[Data records]
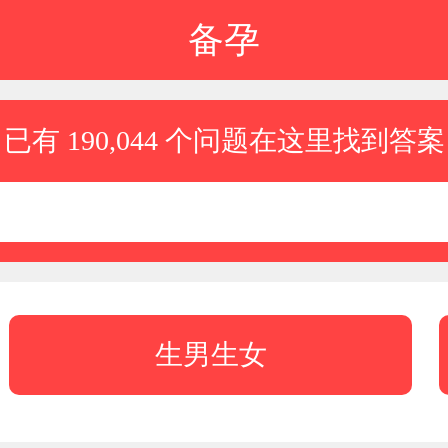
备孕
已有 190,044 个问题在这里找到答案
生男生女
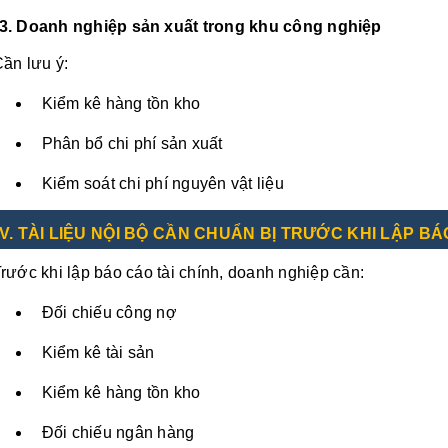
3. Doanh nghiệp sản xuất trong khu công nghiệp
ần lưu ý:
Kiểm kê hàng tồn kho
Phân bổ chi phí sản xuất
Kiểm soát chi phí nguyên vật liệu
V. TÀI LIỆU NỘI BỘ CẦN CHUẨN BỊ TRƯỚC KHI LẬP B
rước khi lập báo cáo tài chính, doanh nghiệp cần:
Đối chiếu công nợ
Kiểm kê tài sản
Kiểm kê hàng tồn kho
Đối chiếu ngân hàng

Activity: Any pictures should be dropped; transcribe the rest of the records above exactly.

Written response:
备孕
已有 190,044 个问题在这里找到答案
生男生女
3. Doanh nghiệp sản xuất trong khu công nghiệp
ần lưu ý:
Kiểm kê hàng tồn kho
Phân bổ chi phí sản xuất
Kiểm soát chi phí nguyên vật liệu
V. TÀI LIỆU NỘI BỘ CẦN CHUẨN BỊ TRƯỚC KHI LẬP B
rước khi lập báo cáo tài chính, doanh nghiệp cần:
Đối chiếu công nợ
Kiểm kê tài sản
Kiểm kê hàng tồn kho
Đối chiếu ngân hàng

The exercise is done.